Staunton, April 11 – Mikhail Gorbachev’s call for a new perestroika has sparked a discussion which rests on the idea that “if the medicine (perestroika) would kill the cancer patient (Russia in its current state), then it is necessary to put up with the cancer as long as possible,” according to a Moscow commentator.
In an essay on the nationalist “Russky zhurnal” portal, Sergey Mitrofanov says that Gorbachev’s suggestion represents “a traditional apple of discord” for Russia’s political class, especially now when Russia like the Soviet Union of the early 1980s is suffering from stagnation (russ.ru/Mirovaya-povestka/Stradaniya-po-perestrojke
“The absence of promised economic growth, the unceasing flight of capital abroad, the continuous scandals around the political Olympus, and the daily outbreaks of public dissatisfaction” with which neither propaganda nor police measures can contain, he suggests, is forcing the establishment to find another basis for support.

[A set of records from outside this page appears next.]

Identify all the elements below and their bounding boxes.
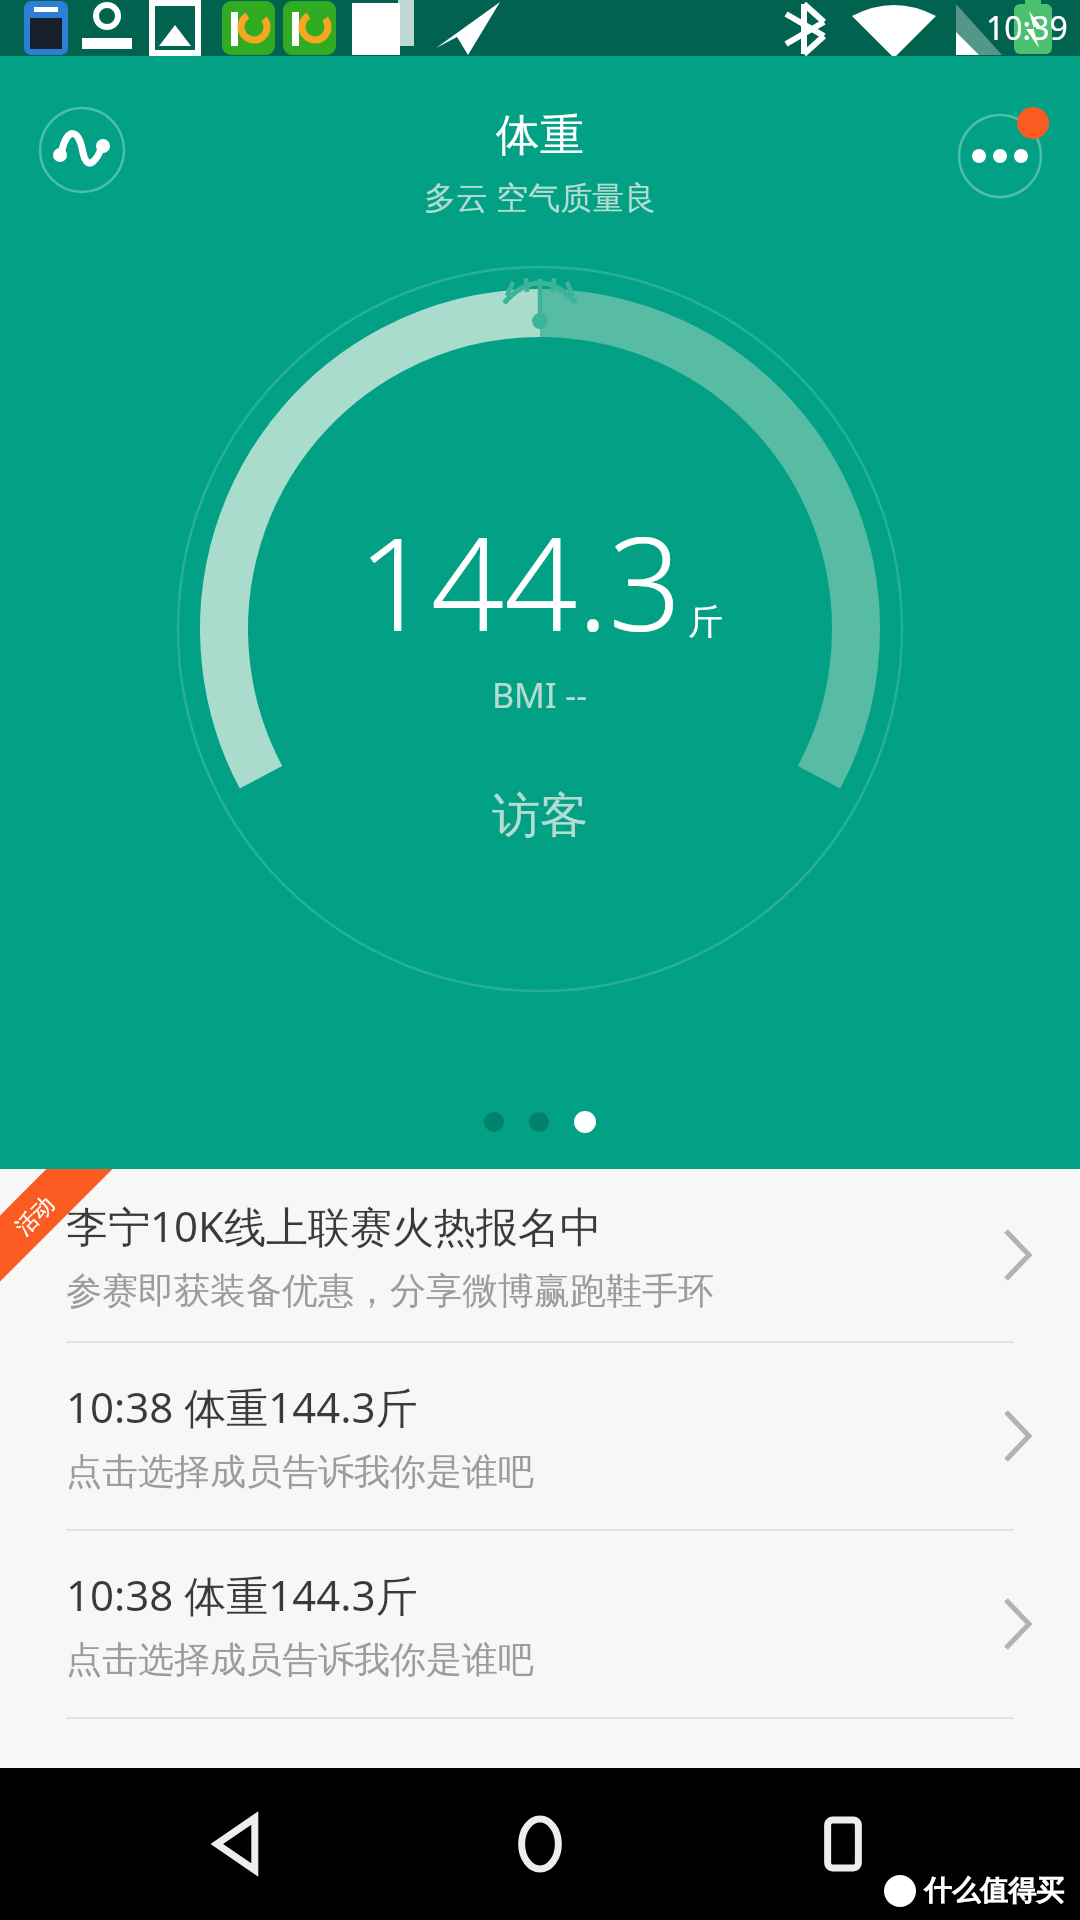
- button[interactable]: 访客: [492, 786, 588, 846]
- staticText: 体重: [496, 108, 584, 163]
- staticText: 活动: [10, 1190, 60, 1241]
- staticText: 10:38 体重144.3斤: [66, 1566, 418, 1623]
- staticText: 10:38 体重144.3斤: [66, 1378, 418, 1435]
- staticText: BMI --: [492, 672, 588, 718]
- button[interactable]: [484, 1112, 504, 1132]
- staticText: 多云 空气质量良: [424, 175, 657, 219]
- staticText: 点击选择成员告诉我你是谁吧: [66, 1449, 534, 1494]
- staticText: 144.3: [358, 494, 682, 668]
- button[interactable]: Back: [173, 1779, 303, 1909]
- button[interactable]: Trends: [38, 106, 126, 194]
- button[interactable]: Recents: [778, 1779, 908, 1909]
- button[interactable]: 10:38 体重144.3斤: [0, 1343, 1080, 1529]
- button[interactable]: 李宁10K线上联赛火热报名中: [0, 1169, 1080, 1341]
- button[interactable]: Home: [475, 1779, 605, 1909]
- staticText: 参赛即获装备优惠，分享微博赢跑鞋手环: [66, 1268, 714, 1313]
- staticText: 什么值得买: [924, 1873, 1064, 1908]
- staticText: 斤: [688, 600, 723, 644]
- button[interactable]: More options: [948, 98, 1052, 202]
- button[interactable]: 10:38 体重144.3斤: [0, 1531, 1080, 1717]
- staticText: 点击选择成员告诉我你是谁吧: [66, 1637, 534, 1682]
- staticText: 李宁10K线上联赛火热报名中: [66, 1197, 603, 1254]
- staticText: 10:39: [986, 6, 1068, 50]
- button[interactable]: [529, 1112, 549, 1132]
- button[interactable]: [574, 1111, 596, 1133]
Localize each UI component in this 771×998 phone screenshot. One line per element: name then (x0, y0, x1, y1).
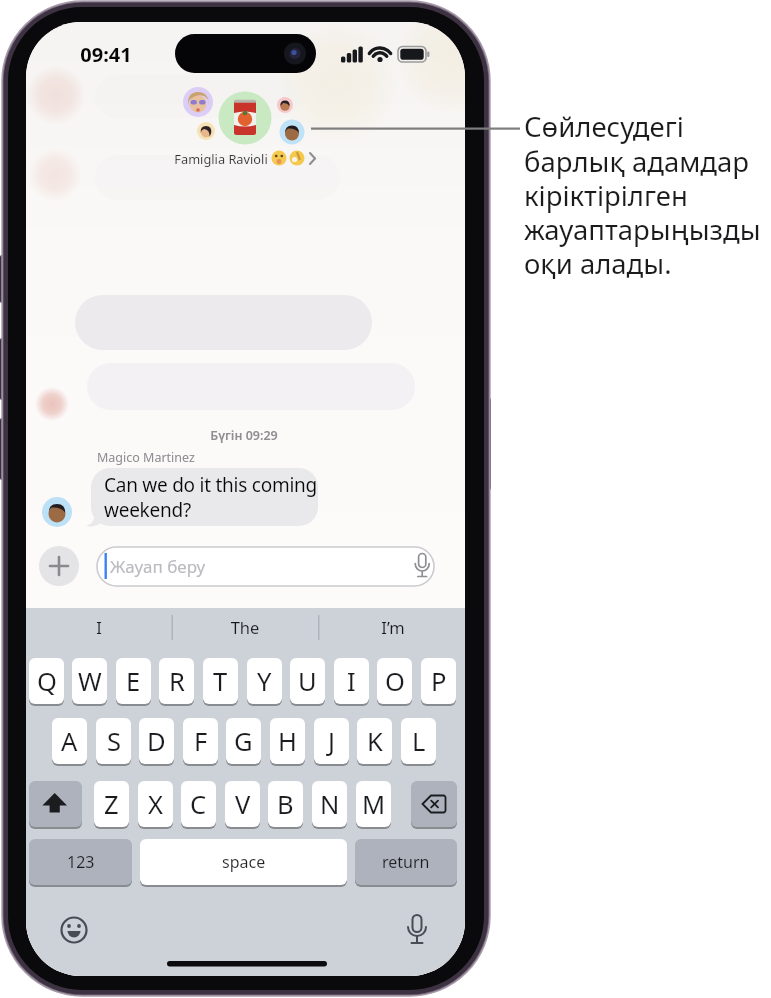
staticText: 09:41 (71, 41, 141, 79)
button[interactable]: W (72, 658, 107, 704)
staticText: H (278, 724, 297, 759)
button[interactable]: The (195, 616, 295, 647)
button[interactable]: K (357, 718, 392, 764)
staticText: L (412, 724, 426, 759)
button[interactable]: E (116, 658, 151, 704)
staticText: U (298, 664, 317, 699)
staticText: J (328, 724, 335, 759)
staticText: G (234, 724, 253, 759)
button[interactable] (39, 546, 79, 586)
staticText: K (367, 724, 383, 759)
button[interactable]: O (377, 658, 412, 704)
staticText: Жауап беру (110, 555, 260, 587)
staticText: E (126, 664, 141, 699)
staticText: D (147, 724, 166, 759)
staticText: I (347, 664, 356, 699)
staticText: T (213, 664, 228, 699)
button[interactable]: F (183, 718, 218, 764)
button[interactable]: U (290, 658, 325, 704)
button[interactable]: space (140, 839, 347, 885)
staticText: F (194, 724, 208, 759)
button[interactable]: I (49, 616, 149, 647)
button[interactable]: Y (247, 658, 282, 704)
staticText: V (235, 787, 251, 822)
staticText: return (382, 851, 430, 873)
staticText: P (431, 664, 447, 699)
staticText: Z (104, 787, 119, 822)
staticText: Magico Martinez (97, 449, 247, 473)
button[interactable]: A (52, 718, 87, 764)
staticText: Бүгін 09:29 (184, 427, 304, 451)
button[interactable]: S (96, 718, 131, 764)
staticText: Y (257, 664, 272, 699)
button[interactable] (29, 781, 82, 827)
button[interactable] (411, 781, 457, 827)
staticText: C (190, 787, 207, 822)
button[interactable] (176, 85, 326, 169)
staticText: 123 (67, 851, 95, 873)
button[interactable]: G (226, 718, 261, 764)
staticText: R (169, 664, 185, 699)
staticText: space (222, 851, 266, 873)
button[interactable]: B (268, 781, 303, 827)
button[interactable]: V (225, 781, 260, 827)
staticText: Can we do it this coming (104, 472, 384, 508)
button[interactable]: X (138, 781, 173, 827)
button[interactable]: J (314, 718, 349, 764)
button[interactable] (401, 914, 433, 946)
button[interactable]: Q (29, 658, 64, 704)
staticText: W (78, 664, 102, 699)
button[interactable]: M (356, 781, 391, 827)
staticText: weekend? (104, 497, 384, 533)
button[interactable]: H (270, 718, 305, 764)
button[interactable] (58, 914, 90, 946)
button[interactable]: T (203, 658, 238, 704)
staticText: Сөйлесудегі барлық адамдар кіріктірілген… (524, 108, 761, 282)
button[interactable]: return (355, 839, 457, 885)
button[interactable]: C (181, 781, 216, 827)
staticText: N (320, 787, 340, 822)
button[interactable] (91, 468, 318, 526)
staticText: Q (37, 664, 57, 699)
staticText: O (385, 664, 405, 699)
staticText: S (107, 724, 121, 759)
button[interactable]: I’m (343, 616, 443, 647)
staticText: X (148, 787, 163, 822)
staticText: M (362, 787, 386, 822)
button[interactable]: D (139, 718, 174, 764)
button[interactable]: Z (94, 781, 129, 827)
button[interactable]: N (312, 781, 347, 827)
button[interactable]: 123 (29, 839, 132, 885)
button[interactable]: L (401, 718, 436, 764)
staticText: A (61, 724, 78, 759)
button[interactable]: I (334, 658, 369, 704)
button[interactable]: R (159, 658, 194, 704)
button[interactable]: P (421, 658, 456, 704)
staticText: Famiglia Ravioli (156, 150, 286, 174)
staticText: B (277, 787, 294, 822)
button[interactable] (97, 547, 434, 586)
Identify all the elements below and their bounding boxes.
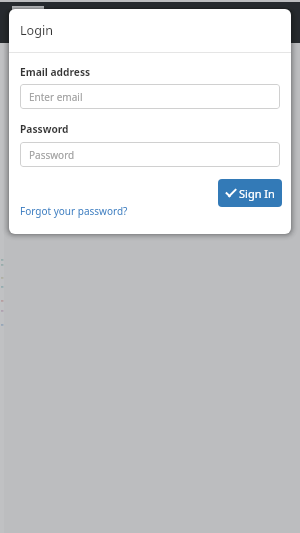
staticText: Enter email <box>29 90 83 104</box>
staticText: Forgot your password? <box>20 204 128 218</box>
staticText: Password <box>29 148 75 162</box>
button[interactable]: Sign In <box>218 179 282 207</box>
button[interactable]: Forgot your password? <box>20 203 128 218</box>
staticText: Login <box>20 22 53 39</box>
staticText: Email address <box>20 65 91 79</box>
button[interactable]: Password <box>20 142 280 167</box>
staticText: Sign In <box>239 186 275 201</box>
staticText: Password <box>20 122 69 136</box>
button[interactable]: Enter email <box>20 84 280 109</box>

And today, as in the past, the leadership has decided that if it can’t gather support from the people as a result of its own policies, it can do so by frightening them with enemies who supposedly are out to destroy Russia. “As always, America with its Magnitsky list, ‘NATO at the gates,’” and such like “ideally” serve to mobilize the population.
The existence of those enemies mean, in the view of the leadership, that Russia must “’overcome’” mistakes of the past, and “the most politically correct” version of that includes “the consequences of perestroika and the 1990s” rather than anything that has been done in the last 12 years.
The statements of past and present communists, Mitrofanov says, only contribute to that notion and thus spark a broader discussion. “But the absurdity of the present discourse consists not just in the substitution of terms and the artificial simplification of the civilizational drama,” he argues. It also completely ignores what is wrong now and in fact preaches passivity.
Television polls suggest that two-thirds of the Russian people agree that any new dose of perestroika would “kill” Russia in its current condition and consequently that they and it must put up with all the current problems as long as possible rather than do anything about them, Mitrofanov continues.
With a few exceptions, he suggests, “liberal doctrine also can do little to oppose the presumed need for caution and gradualness,” itself also a reflection of its advocates having “experienced the collapse of the USSR on their own skins” and being unwilling “to take responsibility” for steps that might lead to their own and their country’s “suicide.”
“When the overwhelming majority of the careful population” accepts careerist logic and decide that it is better to go along than to rock the boat, then the regime will continue until someone within it decides otherwise. That was the way in was in the Soviet Union in 1985, Mitrofanov says, and that is the way things appear likely to proceed again.
Whether what happens as a result will eventually be called “perestroika or catastroika,” however, remains “another question.”